Exercise 3: Visualizing Training Data
Contents
Exercise 3: Visualizing Training Data#
You’ll need to run the Unpack.ipynb notebook before this one!
Setup#
from pyiron import Project
import matplotlib.pyplot as plt
import numpy as np
import seaborn as sns
plt.rc('figure', figsize=(16,8))
plt.rc('font', size=18)
pr = Project('training')
pr.job_table()
id | status | chemicalformula | job | subjob | projectpath | project | timestart | timestop | totalcputime | computer | hamilton | hamversion | parentid | masterid | |
---|---|---|---|---|---|---|---|---|---|---|---|---|---|---|---|
2 | 17168587 | finished | None | full | /full | /cmmc/u/ | zora/pyiron/projects/2022/POTENTIALS/TutorialNotebooks/workshop_preparation/introduction/training/ | 2022-06-03 00:02:34.816533 | None | None | zora@cmti001#1 | TrainingContainer | 0.4 | None | None |
0 | 17168588 | finished | None | basic | /basic | /cmmc/u/ | zora/pyiron/projects/2022/POTENTIALS/TutorialNotebooks/workshop_preparation/introduction/training/ | 2022-06-03 00:02:47.281055 | None | None | zora@cmti001#1 | TrainingContainer | 0.4 | None | None |
1 | 17168589 | finished | None | Al_basic_atomicrex | /Al_basic_atomicrex | /cmmc/u/ | zora/pyiron/projects/2022/POTENTIALS/TutorialNotebooks/workshop_preparation/introduction/training/ | 2022-06-03 00:02:48.226369 | None | None | zora@cmti001#1 | TrainingContainer | 0.4 | None | None |
Loading Container#
container = pr.load('basic')
Some Predefined Plots#
Cell Information#
container.plot.cell();
Cell Symmetries#
container.plot.spacegroups();
E-V Curves#
container.plot.energy_volume();
Custom Plots from Data#
df = container.to_pandas()
E-V by Concentration#
df['concentration'] = df.atoms.map(lambda s: (s.get_chemical_symbols()=='Li').mean())

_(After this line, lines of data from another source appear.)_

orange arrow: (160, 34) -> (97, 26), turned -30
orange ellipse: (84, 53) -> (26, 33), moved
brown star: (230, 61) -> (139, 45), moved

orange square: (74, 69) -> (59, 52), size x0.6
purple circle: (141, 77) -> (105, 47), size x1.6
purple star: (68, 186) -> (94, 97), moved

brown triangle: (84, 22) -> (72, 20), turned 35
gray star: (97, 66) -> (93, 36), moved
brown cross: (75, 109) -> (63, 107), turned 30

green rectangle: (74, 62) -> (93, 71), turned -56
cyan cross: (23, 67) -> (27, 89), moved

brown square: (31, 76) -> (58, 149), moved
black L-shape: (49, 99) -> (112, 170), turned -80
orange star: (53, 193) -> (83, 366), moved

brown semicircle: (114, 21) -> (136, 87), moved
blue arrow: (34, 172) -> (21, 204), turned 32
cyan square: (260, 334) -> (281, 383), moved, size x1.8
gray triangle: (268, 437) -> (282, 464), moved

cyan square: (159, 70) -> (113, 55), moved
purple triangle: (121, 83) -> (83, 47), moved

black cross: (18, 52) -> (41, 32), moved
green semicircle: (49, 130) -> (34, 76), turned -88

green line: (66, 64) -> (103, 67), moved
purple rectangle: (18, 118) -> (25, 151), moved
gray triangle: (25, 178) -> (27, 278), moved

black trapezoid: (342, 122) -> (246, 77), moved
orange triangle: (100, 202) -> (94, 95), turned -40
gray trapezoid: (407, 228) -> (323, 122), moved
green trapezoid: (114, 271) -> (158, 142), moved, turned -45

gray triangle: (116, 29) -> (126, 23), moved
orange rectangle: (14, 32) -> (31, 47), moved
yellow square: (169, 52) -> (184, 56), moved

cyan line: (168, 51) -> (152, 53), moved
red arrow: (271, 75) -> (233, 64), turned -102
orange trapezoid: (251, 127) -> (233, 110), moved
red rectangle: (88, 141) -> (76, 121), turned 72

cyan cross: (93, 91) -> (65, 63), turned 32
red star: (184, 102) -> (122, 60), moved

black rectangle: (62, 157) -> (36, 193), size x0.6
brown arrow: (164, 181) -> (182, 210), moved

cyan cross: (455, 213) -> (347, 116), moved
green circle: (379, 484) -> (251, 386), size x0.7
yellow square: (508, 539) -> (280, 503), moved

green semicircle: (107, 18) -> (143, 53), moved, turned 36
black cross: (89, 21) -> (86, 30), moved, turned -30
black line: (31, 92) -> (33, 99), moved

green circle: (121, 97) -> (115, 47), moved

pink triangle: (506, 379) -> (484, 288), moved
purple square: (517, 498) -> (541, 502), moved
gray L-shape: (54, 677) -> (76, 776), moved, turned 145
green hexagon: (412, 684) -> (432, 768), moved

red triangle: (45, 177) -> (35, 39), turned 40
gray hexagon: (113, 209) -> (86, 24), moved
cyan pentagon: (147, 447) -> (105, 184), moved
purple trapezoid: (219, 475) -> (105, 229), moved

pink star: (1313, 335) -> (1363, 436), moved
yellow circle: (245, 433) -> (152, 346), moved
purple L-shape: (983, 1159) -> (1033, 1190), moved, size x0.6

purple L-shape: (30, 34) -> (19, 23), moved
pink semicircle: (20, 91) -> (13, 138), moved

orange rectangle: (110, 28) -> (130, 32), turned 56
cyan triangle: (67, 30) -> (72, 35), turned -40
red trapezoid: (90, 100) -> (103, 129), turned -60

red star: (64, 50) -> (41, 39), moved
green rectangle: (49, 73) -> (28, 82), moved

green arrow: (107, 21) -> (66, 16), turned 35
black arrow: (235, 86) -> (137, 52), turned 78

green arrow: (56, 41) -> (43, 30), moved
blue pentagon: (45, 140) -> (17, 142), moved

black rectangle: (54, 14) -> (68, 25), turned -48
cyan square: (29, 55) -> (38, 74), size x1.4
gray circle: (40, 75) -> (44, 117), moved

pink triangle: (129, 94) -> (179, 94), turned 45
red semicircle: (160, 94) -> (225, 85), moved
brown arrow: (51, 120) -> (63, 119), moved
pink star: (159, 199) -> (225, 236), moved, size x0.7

df['energy_atom'] = (df.energy / df.number_of_atoms)
df['volume_atom'] = df.atoms.map(lambda s: s.get_volume(per_atom=True))
sns.scatterplot(
data=df,
x='volume_atom',
y='energy_atom',
hue='concentration'
)
plt.xlabel(r'Atomic Volume [$\mathrm{\AA}^3$/atom')
plt.ylabel(r'Atomic Energy [eV/atom]')
plt.legend(title='Li')
<matplotlib.legend.Legend at 0x1502c1833a60>
Convex Hull#
First find the equilibrium energy at the terminal concentrations.
e_min_al = df.query('concentration == 0').energy_atom.min()
e_min_li = df.query('concentration == 1').energy_atom.min()
print(e_min_al, e_min_li)
-3.4827513025 -1.757035875
Next calculate the deviation to the “ideal” mixing enthalpy
\[
e(c_\mathrm{Li}) = e_\mathrm{Al} + c_\mathrm{Li} (e_\mathrm{Li} - e_\mathrm{Al})
\]
and call that the energy excess, where \(e\) are the per atom equilibrium energies of the pure phases.
df['energy_atom_excess'] = df.energy_atom - df.concentration * (e_min_li - e_min_al) - e_min_al
sns.lineplot(data=df,
marker='o',
x='concentration', y='energy_atom_excess',
estimator=np.min)
plt.scatter(df.concentration, df.energy_atom_excess, marker='.')
plt.ylim(df.energy_atom_excess.min() * 1.2, .4)
plt.xlabel('Li concentration')
plt.ylabel('Excess Energy [eV/atom]')
Text(0, 0.5, 'Excess Energy [eV/atom]')
Extra Credit#
Plot the energy against smallest nearest neighbor distance in a structure. You can get the neighbor information with the get_neighbor method on a structure.